Мне стало ужасно жаль этого бездомного чудака.

— Послушайте, Иван Петрович! — заговорил я, помолчав:- да вы ели ли сегодня что-нибудь?

Толстопяткин нервно встрепенулся, опять посмотрел на меня в упор своими выпуклыми голубыми глазами и чистосердечно признался:

— Откровенно вам сказать, вчера утром ел: глаз купцу замазал.

— Как «глаз замазали»? — удивился я.

— А так и замазал… как замазывают-то? Встретил я вчера утром одного коммерсанта здесь из мучного лабаза. Разговорились мы с ним, слово за слово, вот как с вами, — он и говорит: — «Как вы тепериче будете из художников, то я должоц вам признаться, что дети у меня глаз на фотографическом патрете испортили.
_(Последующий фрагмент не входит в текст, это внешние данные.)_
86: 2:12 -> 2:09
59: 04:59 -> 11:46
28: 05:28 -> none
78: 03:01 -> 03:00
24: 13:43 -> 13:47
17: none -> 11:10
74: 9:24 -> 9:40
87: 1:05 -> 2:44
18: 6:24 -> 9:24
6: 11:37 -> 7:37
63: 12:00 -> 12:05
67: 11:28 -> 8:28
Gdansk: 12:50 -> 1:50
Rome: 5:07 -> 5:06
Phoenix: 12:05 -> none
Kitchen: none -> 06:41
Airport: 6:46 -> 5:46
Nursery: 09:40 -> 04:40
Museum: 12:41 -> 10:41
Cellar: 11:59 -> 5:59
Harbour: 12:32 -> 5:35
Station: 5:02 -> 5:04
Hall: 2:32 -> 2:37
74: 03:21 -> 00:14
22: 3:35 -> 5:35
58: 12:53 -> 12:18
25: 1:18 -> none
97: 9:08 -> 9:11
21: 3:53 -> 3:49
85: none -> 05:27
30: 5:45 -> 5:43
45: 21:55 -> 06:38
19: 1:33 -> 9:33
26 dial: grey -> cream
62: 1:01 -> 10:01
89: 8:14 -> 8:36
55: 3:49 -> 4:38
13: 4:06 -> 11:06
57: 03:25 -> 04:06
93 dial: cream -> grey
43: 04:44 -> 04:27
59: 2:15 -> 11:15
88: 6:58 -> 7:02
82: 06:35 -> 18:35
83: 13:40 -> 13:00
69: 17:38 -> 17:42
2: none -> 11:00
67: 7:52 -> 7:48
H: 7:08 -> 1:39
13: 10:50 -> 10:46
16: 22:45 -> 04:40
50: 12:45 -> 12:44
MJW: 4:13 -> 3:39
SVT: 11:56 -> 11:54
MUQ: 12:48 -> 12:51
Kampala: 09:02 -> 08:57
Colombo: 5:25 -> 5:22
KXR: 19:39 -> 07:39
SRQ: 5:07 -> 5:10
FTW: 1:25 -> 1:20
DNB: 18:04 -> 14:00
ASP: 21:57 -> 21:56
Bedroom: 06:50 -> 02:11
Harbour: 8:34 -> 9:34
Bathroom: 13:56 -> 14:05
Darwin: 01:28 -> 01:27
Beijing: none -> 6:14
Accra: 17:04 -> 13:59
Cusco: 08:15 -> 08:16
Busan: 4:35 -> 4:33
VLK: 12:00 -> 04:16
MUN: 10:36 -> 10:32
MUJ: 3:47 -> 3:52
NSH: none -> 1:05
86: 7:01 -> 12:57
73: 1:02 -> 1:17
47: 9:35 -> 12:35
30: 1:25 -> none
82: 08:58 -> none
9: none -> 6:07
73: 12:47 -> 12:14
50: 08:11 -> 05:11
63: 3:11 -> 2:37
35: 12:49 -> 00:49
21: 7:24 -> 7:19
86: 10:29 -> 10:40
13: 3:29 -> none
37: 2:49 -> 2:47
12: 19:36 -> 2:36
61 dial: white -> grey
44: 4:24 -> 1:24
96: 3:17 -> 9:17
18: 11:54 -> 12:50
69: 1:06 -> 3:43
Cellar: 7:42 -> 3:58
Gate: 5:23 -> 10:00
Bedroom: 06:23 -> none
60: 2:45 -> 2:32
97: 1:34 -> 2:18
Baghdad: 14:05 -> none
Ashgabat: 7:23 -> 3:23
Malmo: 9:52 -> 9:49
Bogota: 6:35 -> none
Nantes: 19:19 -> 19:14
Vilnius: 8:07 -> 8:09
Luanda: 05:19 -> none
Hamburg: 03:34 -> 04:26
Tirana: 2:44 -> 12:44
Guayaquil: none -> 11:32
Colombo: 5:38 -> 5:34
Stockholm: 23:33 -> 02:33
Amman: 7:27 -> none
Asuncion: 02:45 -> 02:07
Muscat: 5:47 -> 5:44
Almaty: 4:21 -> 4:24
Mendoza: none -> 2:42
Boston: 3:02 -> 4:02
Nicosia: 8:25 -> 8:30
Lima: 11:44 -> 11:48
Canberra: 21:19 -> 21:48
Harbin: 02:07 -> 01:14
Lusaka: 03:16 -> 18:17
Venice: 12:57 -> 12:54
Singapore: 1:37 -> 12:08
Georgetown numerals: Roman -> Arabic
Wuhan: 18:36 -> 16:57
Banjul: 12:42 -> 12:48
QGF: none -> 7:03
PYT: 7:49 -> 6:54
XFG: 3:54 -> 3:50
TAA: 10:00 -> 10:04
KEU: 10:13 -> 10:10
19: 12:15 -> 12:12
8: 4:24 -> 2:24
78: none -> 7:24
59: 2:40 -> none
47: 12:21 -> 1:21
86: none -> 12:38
Не можете ли вы это самое дело оборудовать мне в наилучшем виде?» — Могу, — говорю: — только у меня с собой китайской туши да кисточки нет. — «Это, говорит, у нас и дома найдется: мальчонка мой в гимназию ходит, так географические карты туда рисует». Глаз мы замазали «в наилучшем виде», чаем меня купец напоил с булкой, двугривенный дал, — вот я на это и вкусил вчера от плодов земных.

— Значит, — сказал я, невольно разделяя симпатичную улыбку художника:- в настоящее время вы остаетесь без крова, хлеба и красок?

— Форменно!

Только что успел он ответить мне это, как трактирные часы пробили одиннадцать.

— На десять минут вперед поставлены, — любезно предупредил меня буфетчик, заметив, что я намерен подняться с места.

Толстопяткин, который тоже было встал при бое часов, теперь вдруг о чем-то задумался, провел рукою по лбу и, скороговоркой промолвив: «Я сию минуточку», — опрометью выбежал из трактира.

— Беднота их шибко заела, а хороший они человек, только уж очень люто пьют временами, — с сожалением в голосе пояснил мне буфетчик, очевидно, насчет моего внезапно удалившегося собеседника.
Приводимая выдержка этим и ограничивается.